Now Bobby Fernandes has chosen his 99 best photographs and published them in a book which surely will be hailed as a masterpiece: Photographing Guyana. The book is beautiful in itself and every photograph in it is a work of art.
I have learnt that Bobby composes with intense care and love every photograph he ever takes to release to others like poems. Meticulous attention to detail goes without saying – but much more than that – he does it with the hope pursued of capturing something elusive in what he has especially noticed – some unblemished natural trait, some unusual glimpse of heaven in even the ordinary, some sign of eternity in the moment.
And these are the best of all those many, many assaults he has made on the fortress which hides the beauty and the mystery of this world. A wondrous book.
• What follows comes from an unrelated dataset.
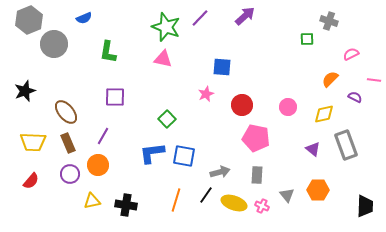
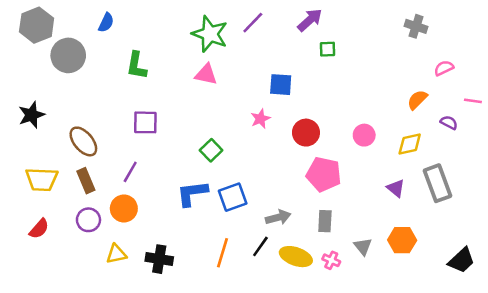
blue semicircle: (84, 18) -> (106, 23), turned -42
green square: (307, 39) -> (327, 49), moved
blue square: (184, 156) -> (233, 197), turned -30
black trapezoid: (365, 206) -> (462, 260), turned 45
I salute you in my heart, my old and marvellous friend.
One of the greatest poems ever written was by the poet-priest Gerard Manley Hopkins. When I read it I think of the creators of exceptional beauty – of Derek Walcott and Martin in their poetry, of Stanley Greaves in his masterpieces over the years, of Frank Worrell and Rohan Kanhai batting – and of Bobby Fernandes in his unequalled art. When you have this book in your hand I think you will see why my mind and heart react in that way to the poem.
To Christ our Lord
I caught this morning morning’s minion, king-
dom of daylight’s dauphin, dapple-dawn-drawn Falcon, in his
Of the rolling level underneath him steady air, and striding
High there, how he rung upon the rein of a wimpling wing
In his ecstasy! Then off, off forth on swing,
As a skate’s heel sweeps smooth on a bow-bend: the hurl and
Rebuffed the big wind. My heart in hiding
Stirred for a bird, – the achieve of, the mastery of the thing!
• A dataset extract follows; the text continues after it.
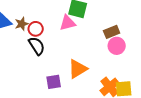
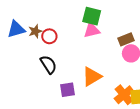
pink triangle: (68, 23) -> (92, 30), moved
black semicircle: (37, 46) -> (48, 65), moved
Brute beauty and valour and act, oh, air, pride, plume here
Buckle! AND the fire that breaks from thee then, a billion
Times told lovelier, more dangerous, O my chevalier!
No wonder of it: sheer plod makes plough down sillion
Shine, and blue-bleak embers, ah my dear,
Fall, gall themselves, and gash gold-vermillion.
Those words of praise – the achieve of, the mastery of the thing! That is exactly right. Something incomparably well done.
There is a picture in this book of river rocks painted in liquid golds and fierce reds by the artist’s camera. It tells of the fiery birth of the rocks in aeons long ago. I pause a long time to consider a composition containing so much thought and perfected craft. Time and again – 99 times in fact – one is transfixed by beauty. In the last picture a figure lies on his/her side on a Georgetown street’s grass verge in the middle of the day sleeping amidst a profusion of pink blossoms. You catch the scent of that royal bed of flowers. You close this great book with love – yearning for the 100th picture.
The poet John Keats wrote very well about beauty:
A thing of beauty is a joy forever:
Its loveliness increases; it will never
Pass into nothingness; but still will keep
A bower quiet for us, and a sleep
Full of sweet dreams, and health, and quiet breathing.
Bobby has aged and he has grown sick – but the mind and soul that created this astonishing work of art are ageless and eternally strong. Over the years I see him smiling as he explains with quiet satisfaction the truth and beauty he has put into the photographs of his beloved Guyana. That I own this lovely book is a great privilege. I will treasure it for my own personal forever. And long after Bobby and I have gone the generations will inherit and possess it – a thing of beauty that will never pass into nothingness.